What is required
Nothing outside the range is wanted. Repeat exactly the lines below from the one with "dispositif avec des" through the one with "Bewerber Tipps".

Material for this task
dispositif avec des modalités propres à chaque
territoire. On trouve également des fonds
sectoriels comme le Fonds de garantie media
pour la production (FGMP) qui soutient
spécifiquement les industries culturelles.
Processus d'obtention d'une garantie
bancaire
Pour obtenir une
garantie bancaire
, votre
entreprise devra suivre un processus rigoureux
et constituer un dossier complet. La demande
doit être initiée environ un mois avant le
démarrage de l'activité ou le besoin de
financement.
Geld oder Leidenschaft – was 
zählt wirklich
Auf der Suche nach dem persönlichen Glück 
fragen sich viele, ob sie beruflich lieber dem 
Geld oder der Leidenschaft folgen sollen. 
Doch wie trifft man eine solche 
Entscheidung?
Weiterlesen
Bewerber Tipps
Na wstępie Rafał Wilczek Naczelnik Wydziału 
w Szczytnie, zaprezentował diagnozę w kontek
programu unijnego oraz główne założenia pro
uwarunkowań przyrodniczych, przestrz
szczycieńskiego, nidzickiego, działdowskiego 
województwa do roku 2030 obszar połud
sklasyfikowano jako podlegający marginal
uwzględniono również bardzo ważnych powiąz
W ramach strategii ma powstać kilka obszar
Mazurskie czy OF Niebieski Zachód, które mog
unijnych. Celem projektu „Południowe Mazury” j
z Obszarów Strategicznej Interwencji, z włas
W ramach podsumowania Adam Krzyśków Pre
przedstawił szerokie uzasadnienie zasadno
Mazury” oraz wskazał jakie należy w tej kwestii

* * *

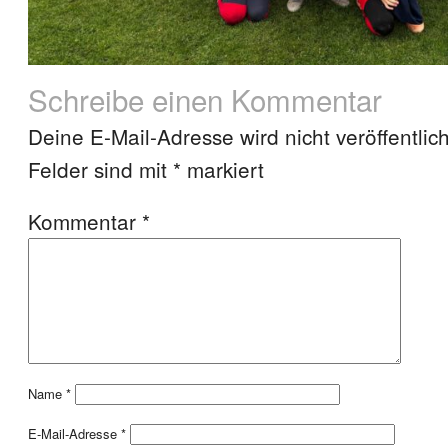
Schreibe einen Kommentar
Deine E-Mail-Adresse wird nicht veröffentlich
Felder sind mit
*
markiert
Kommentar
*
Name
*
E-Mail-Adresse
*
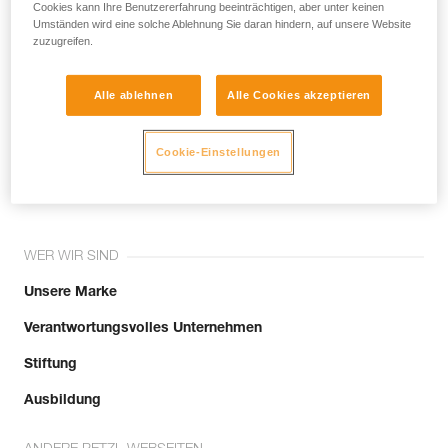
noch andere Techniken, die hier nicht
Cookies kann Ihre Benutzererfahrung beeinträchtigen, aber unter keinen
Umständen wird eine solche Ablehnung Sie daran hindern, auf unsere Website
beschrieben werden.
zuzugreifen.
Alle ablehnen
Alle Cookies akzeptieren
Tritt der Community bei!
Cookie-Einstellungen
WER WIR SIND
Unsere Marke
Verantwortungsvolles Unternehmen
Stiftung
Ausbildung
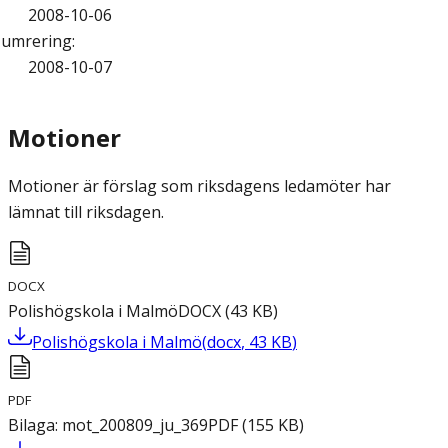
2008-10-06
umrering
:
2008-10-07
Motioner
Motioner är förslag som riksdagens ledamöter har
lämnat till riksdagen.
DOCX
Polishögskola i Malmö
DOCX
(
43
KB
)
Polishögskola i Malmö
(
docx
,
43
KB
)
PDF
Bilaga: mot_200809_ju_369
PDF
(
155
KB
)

Answer to this exercise
dispositif avec des modalités propres à chaque
territoire. On trouve également des fonds
sectoriels comme le Fonds de garantie media
pour la production (FGMP) qui soutient
spécifiquement les industries culturelles.
Processus d'obtention d'une garantie
bancaire
Pour obtenir une
garantie bancaire
, votre
entreprise devra suivre un processus rigoureux
et constituer un dossier complet. La demande
doit être initiée environ un mois avant le
démarrage de l'activité ou le besoin de
financement.
Geld oder Leidenschaft – was 
zählt wirklich
Auf der Suche nach dem persönlichen Glück 
fragen sich viele, ob sie beruflich lieber dem 
Geld oder der Leidenschaft folgen sollen. 
Doch wie trifft man eine solche 
Entscheidung?
Weiterlesen
Bewerber Tipps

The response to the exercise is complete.